_Goal of the exercise_:
Could you please find each line in the records that contains the word "Çözümleri" and copy it?

_Material for this exercise_:
● ● ● ● ● ● ●
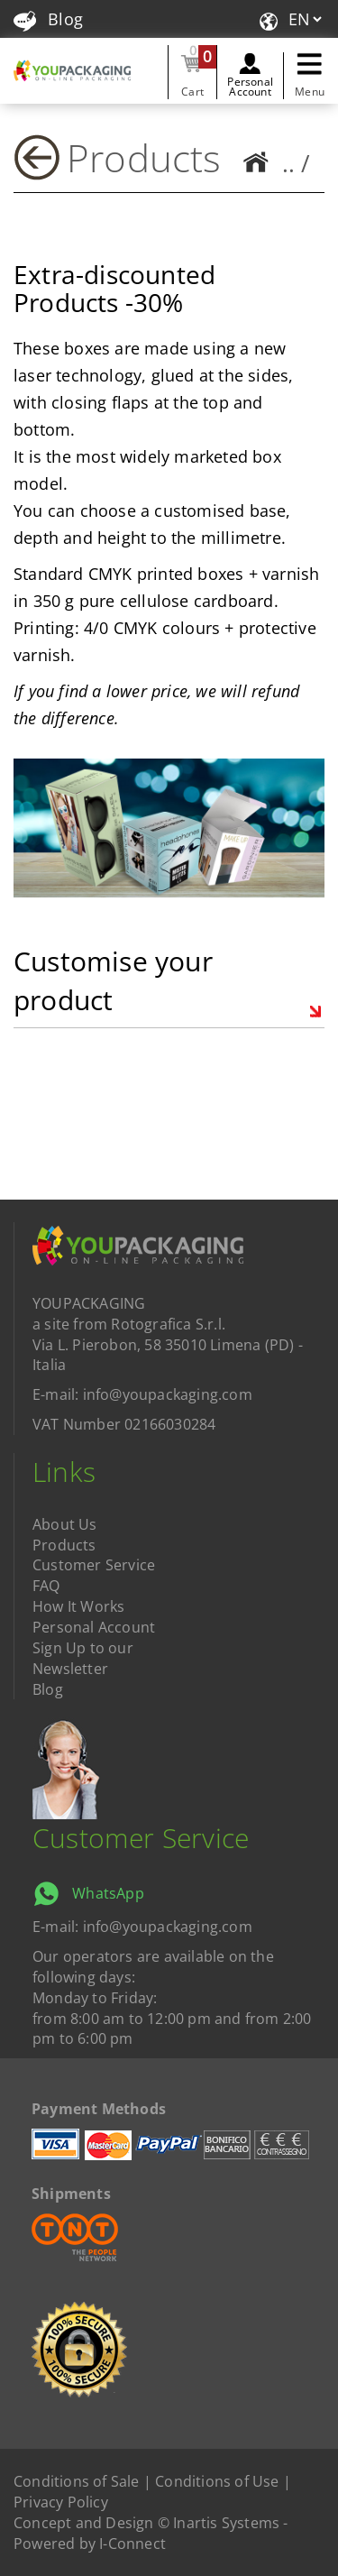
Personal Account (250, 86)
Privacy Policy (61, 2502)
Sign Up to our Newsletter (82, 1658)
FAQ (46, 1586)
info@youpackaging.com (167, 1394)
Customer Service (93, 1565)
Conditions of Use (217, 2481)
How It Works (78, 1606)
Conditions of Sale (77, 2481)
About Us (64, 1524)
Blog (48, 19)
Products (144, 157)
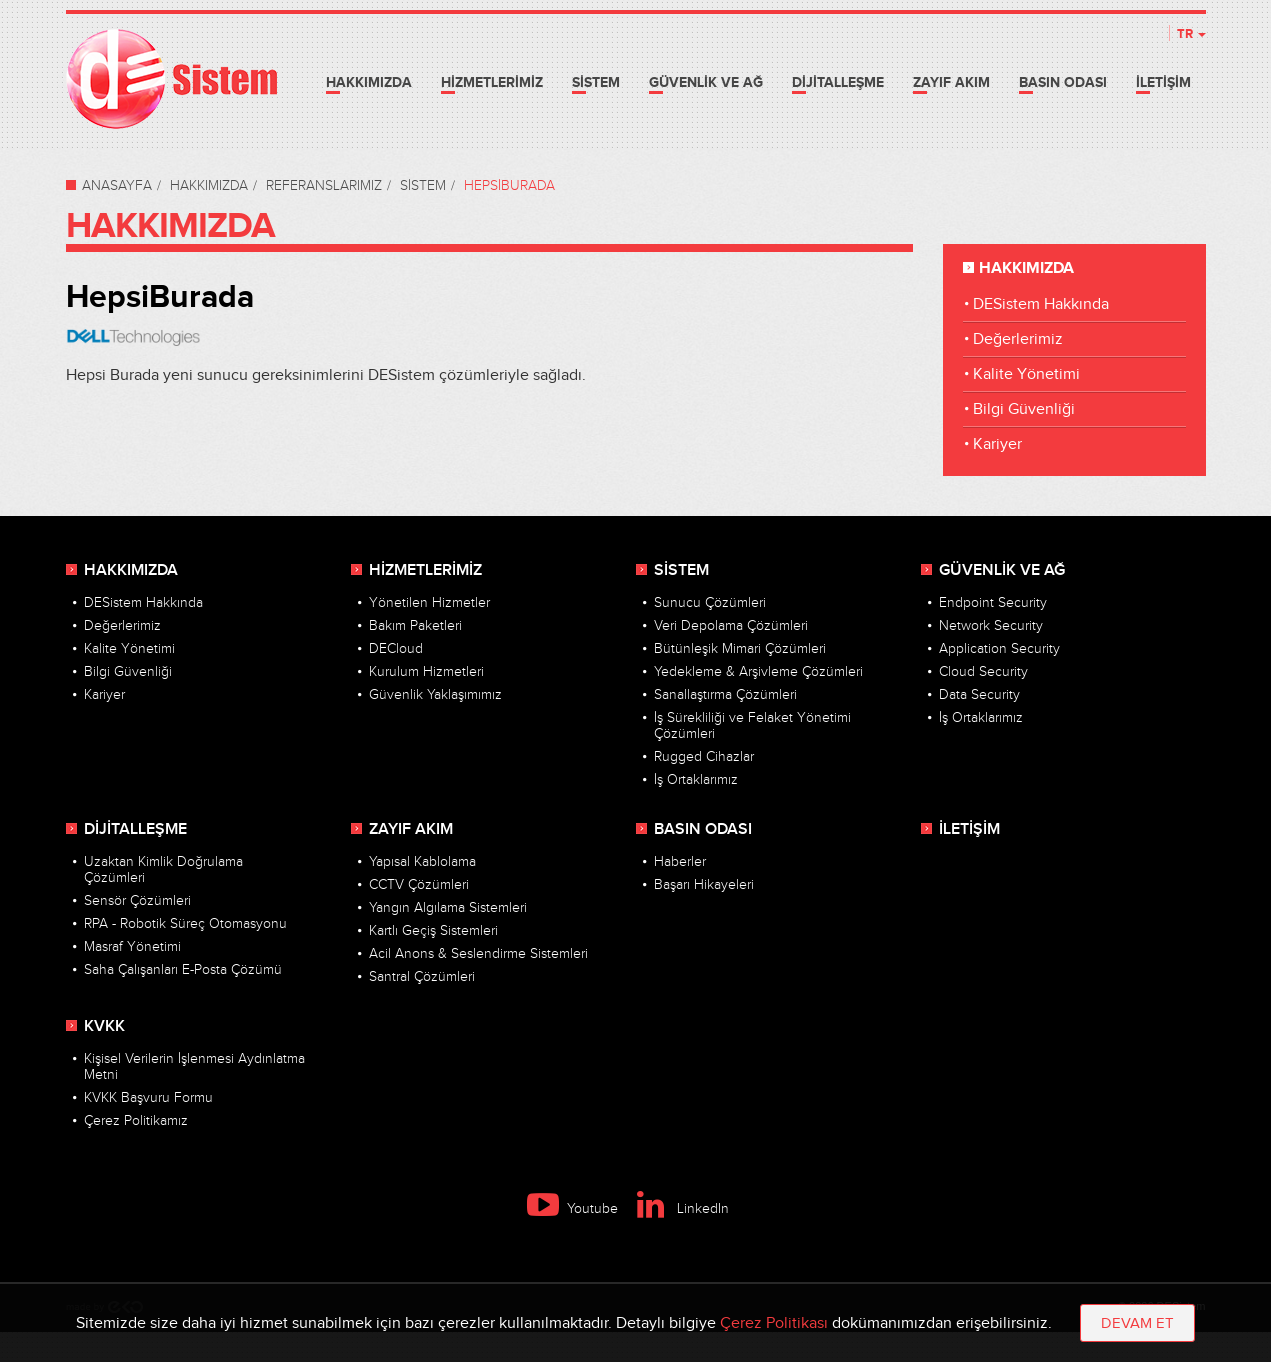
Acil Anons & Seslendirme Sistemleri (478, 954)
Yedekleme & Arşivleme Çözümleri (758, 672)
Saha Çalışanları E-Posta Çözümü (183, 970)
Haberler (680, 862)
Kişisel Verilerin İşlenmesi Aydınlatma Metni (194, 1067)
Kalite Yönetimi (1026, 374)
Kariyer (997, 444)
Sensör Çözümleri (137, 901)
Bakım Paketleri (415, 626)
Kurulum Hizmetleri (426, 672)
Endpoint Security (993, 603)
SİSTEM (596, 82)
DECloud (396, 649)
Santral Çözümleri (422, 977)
● ● ● ● ● ● ●
_Written reply_:
Yedekleme & Arşivleme Çözümleri (758, 672)
Sensör Çözümleri (137, 901)
Santral Çözümleri (422, 977)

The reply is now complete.